In fact, the public cloud may even help Red Hat. Oracle CTO Larry Ellison went on a rant about Amazon Web Services. He noted that AWS has lock-in and bashed the cloud provider's database efforts like RDS and Aurora. The two primary takeaways from Ellison's rant are:

  • If Ellison is that wound up about AWS, then the cloud provider must be snatching some database workloads from Oracle.
  • And Ellison has a point about lock-in with cloud providers.

Large enterprises know the lock-in risk with cloud providers. These tech leaders may also find Ellison's rant against AWS a bit comical since Oracle has been known to enjoy a smidgen of lock-in too.

Any customer that bets on a cloud stack and uses proprietary APIs is going to have some form of lock-in. That's why OpenStack is such a popular movement.
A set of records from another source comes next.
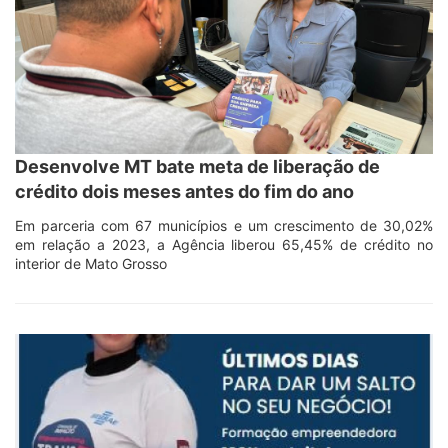
Desenvolve MT bate meta de liberação de
crédito dois meses antes do fim do ano
Em parceria com 67 municípios e um crescimento de 30,02%
em relação a 2023, a Agência liberou 65,45% de crédito no
interior de Mato Grosso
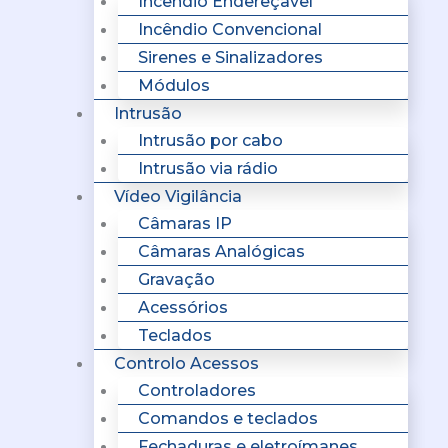
Incêndio Endereçavel
Incêndio Convencional
Sirenes e Sinalizadores
Módulos
Intrusão
Intrusão por cabo
Intrusão via rádio
Vídeo Vigilância
Câmaras IP
Câmaras Analógicas
Gravação
Acessórios
Teclados
Controlo Acessos
Controladores
Comandos e teclados
Fechaduras e eletroímanes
Now let's take those nuances back to Red Hat. "What we're seeing is that large customers see value in running everywhere," said Whitehurst. "These customers want a standard operating environment and want to take Linux with them as they go cloud."

Worrywarts about Red Hat will argue that a move to the public cloud means that AWS will get the Linux business. Not necessarily. "As more goes to the public cloud the more relevant we get," Whitehurst argued. "If you are moving to Amazon you have to architect it so you're not locked in. Large enterprises feel burned out about being locked in."

In other words, Red Hat is that anti-lock-in abstraction layer. Tools like Red Hat's OpenShift can move workloads around.

But what if AWS becomes a threat to Red Hat? Whitehurst is fine with it. He notes that in a private cloud and datacenter world half the infrastructure is run on Windows. "I'd rather compete against Linux on AWS than the Windows half I don't have and won't get," he said.

Indeed, workloads move to Microsoft's Azure and then Red Hat has a decent chance to run on top of that cloud.